Getting started with induction tools
Contents |
These are partial directions to getting started with Apertium and related tools (such as GIZA++), with the end goal of creating bilingual dictionaries. A few steps are ubuntu-specific. Everything except mkcls is built from the SVN sources.
Installing the necessary programs
Prerequisite Ubuntu packages
This is, unfortunately, not a complete list; I'll attempt to add one once I've set this up on a clean ubuntu install. However, the following should still be of some help; all are required:
sudo apt-get install automake libtool libxml2-dev flex libpcre3-dev
Installing Crossdics
Crossdics explains this correctly.
You may need to export a new value for JAVA_HOME before running ant jar.

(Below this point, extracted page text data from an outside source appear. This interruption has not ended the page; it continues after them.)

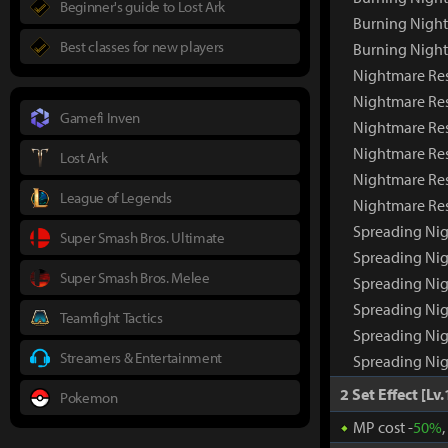
Beginner's guide to Lost Ark
Burning Nigh
Best classes for new players
Burning Nigh
Nightmare Re
Nightmare Re
Gamefi Inven
Nightmare Res
Nightmare Res
Lost Ark
Nightmare Res
League of Legends
Nightmare Re
Spreading Ni
Super Smash Bros. Ultimate
Spreading Ni
Super Smash Bros. Melee
Spreading Nig
Spreading Nig
Teamfight Tactics
Spreading Nig
Streamers & Entertainment
Spreading Ni
2 Set Effect [Lv.
Pokemon
MP cost -
50%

$ export JAVA_HOME=/usr/lib/jvm/java-6-sun-1.6.0.03
ls /usr/lib/jvm/ if in doubt as to what the exact version on your system is; it may be different than the above.
Installing Apertium
$ svn co https://apertium.svn.sourceforge.net/svnroot/apertium/trunk/apertium $ ./autogen.sh $ ./configure $ make $ sudo make install
Installing lttoolbox
$ svn co https://apertium.svn.sourceforge.net/svnroot/apertium/trunk/lttoolbox $ ./autogen.sh $ ./configure $ make $ sudo make install
Installing ReTraTos
$ svn co https://apertium.svn.sourceforge.net/svnroot/apertium/trunk/retratos $ ./autogen.sh $ ./configure $ make $ sudo make install
Installing mkcls
Get the deb package appropriate for your version of ubuntu at ubuntu-nlp.
$ dpkg --install mkcls*.deb
Installing GIZA++
Unfortunately, the deb package at ubuntu-nlp was built with -DBINARY_SEARCH_FOR_TTABLE. You need to prepare the input files differently for this, or it dies with "ERROR: NO COOCURRENCE FILE GIVEN!". I don't know how to do that, so here are the instructions on compiling a version that will work with the rest of this page.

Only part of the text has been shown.